The National Weather Service expects between five and 10 inches of snow in the Sangre de Cristo Mountains between late Tuesday and Wednesday, with between one and three inches possible in Santa Fe.

“I think people will at least see snow in Santa Fe,” said Clay Anderson, an Albuquerque-based meteorologist with the National Weather Service. “It’s just a matter of accumulation.”

A storm front moving in from the west originally was predicted to be much stronger, but still could leave the area with a decent amount of precipitation in what is likely to be a busy weather week in New Mexico, Anderson said.

Santa Fe had a Christmas Eve high in the mid-40s, with shoppers filling stores and preparations for the evening walk on Canyon Road progressing without problems.

Christmas Day likely will be a copy of Monday’s weather, with a high in the mid- to upper-40s, Anderson said. But when the storm arrives late in the day, expect significant changes.

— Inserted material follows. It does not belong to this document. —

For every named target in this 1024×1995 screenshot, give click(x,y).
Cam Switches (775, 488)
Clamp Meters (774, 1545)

On Wednesday, Santa Fe’s high will hit only the upper-30s and Thursday’s high may not even get there, Anderson said.A big part of the state may struggle to get above freezing, the weather service said.

However, the area may not be done with weather issues once the storm departs. A second storm system is expected to come through late in the week, Anderson said.

The disturbance could bring snow and much colder temperatures to the area. One forecast has Santa Fe with a 40 percent chance of snowfall and a high only in the high-20s.

Anderson said forecasters won’t know how much snow the area may be in for late in the week, but added it “could be more impactful” than Tuesday night’s storm. Forecasters predict a greater chance for snow accumulation due to lower temperatures.

Anderson said forecasters don’t predict many travel issues, but warn there could be problems on high mountain roads, such as Bobcat Pass and areas around the Continental Divide.

“At this point, at least, we’re not thinking there will be any major closures,” he said, but “we won’t really know until it happens.”